The British marines have developed the Trauma Risk Management (TRiM)  program which incorporated peer support groups within platoons who check in on their peers 3 days and 1 month after a critical incident and are trained to recognize early signs of psychological injury. While this program is not entirely applicable to our environment, the idea of having a formal peer-support group that is expected to check in with their co-workers if they hear there has been a difficult case is very interesting.
Perhaps the most compelling program at this time however is the Canadian DND “Road to Mental Readiness” (R2MR) which has also been adapted for civilian police and EMS and is quickly gaining popularity. It focuses largely on resilience building and strengthening support systems as well as destigmatization. Post incident ad-hoc reviews acknowledging that a critical incident has occurred and encouraging (but not mandating) discussion, as well as post-incident down time are emphasized.

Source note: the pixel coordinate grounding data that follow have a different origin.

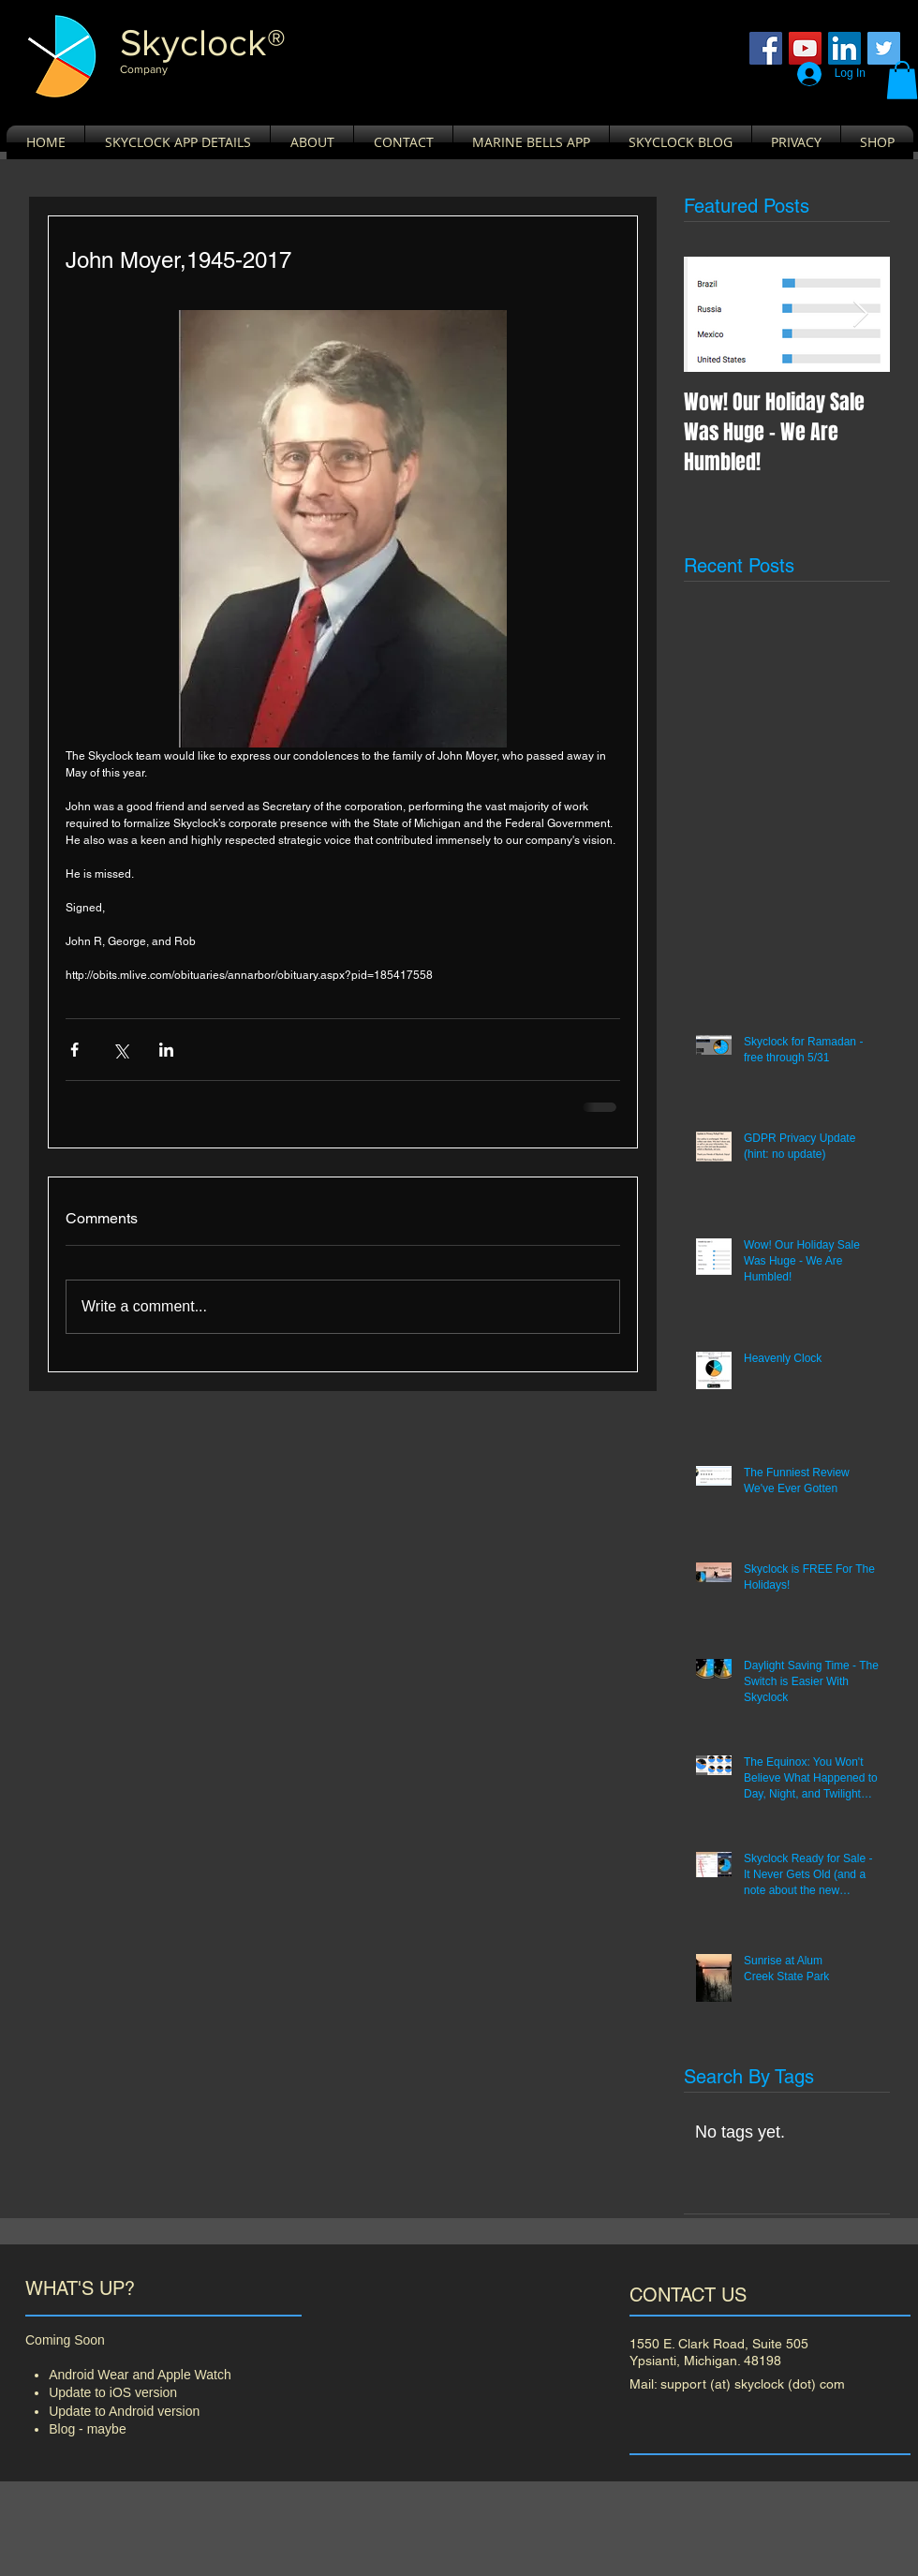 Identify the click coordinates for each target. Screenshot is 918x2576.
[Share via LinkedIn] (166, 1050)
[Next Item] (859, 314)
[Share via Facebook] (74, 1050)
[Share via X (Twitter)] (120, 1050)
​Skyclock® (203, 42)
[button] (902, 80)
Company (144, 69) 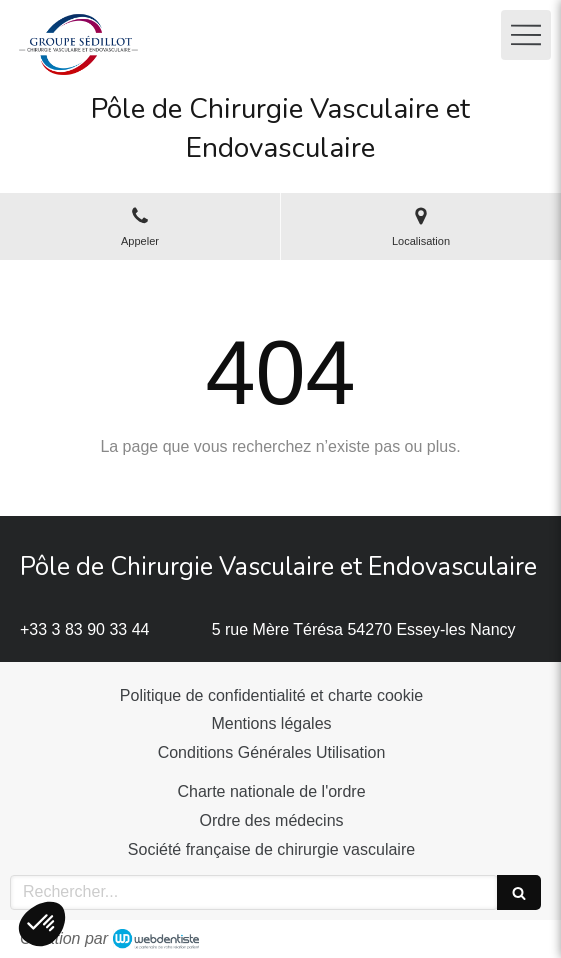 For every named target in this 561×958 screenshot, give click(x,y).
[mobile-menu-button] (526, 35)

Perhaps most importantly, each member is trained to apply the “mental health continuum” to recognize signs of distress in themselves, their peers, and their subordinates. This program is quite promising for health care providers and could very well be adapted and incorporated in medical education.
I happened upon this post after waking up at 1:30 AM after a troubling dream that seemed to be a mix of several cases from my past. I am a just retired emergency physician who well remembers walking out of the Ottawa Civic 38 years ago on the last day of my emergency medicine residency. There were no support groups then, or even a well structured program and my instructors were only a couple of years older than I was. No one felt the need to debrief, or inquire into the well-being of a colleague. The “lone ranger” mentality that keeps us going was strong and the only advice given was to just “suck it up”. That worked for most of us, for most of our careers. Emegency medicine has a hidden secret, however, and that is what happens to us as we age and the shifts are just as long; the shock, sadness and horror just as real; the world outside of the ED just as oblivious. My request to our academics, is to look beyond the recent trauma; look beyond the obvious signs of a stressed out colleague; start looking at what happens after 20, 30 or more years of life in the “pit”. I have known many emergency physicians in my career and truly believe a number of them carry some serious scars based on their career choice. They deny it and laugh, but there seems to be a melancholy about them that may be more than just my imagination. Our specialty is so young that we have limited experience with the generation that went before. I would propose that your research expand into the older members of our specialty and perhaps learn lessions that may help our young residents when they wake at 1:30 AM 38 years from now, reliving events of the distant past.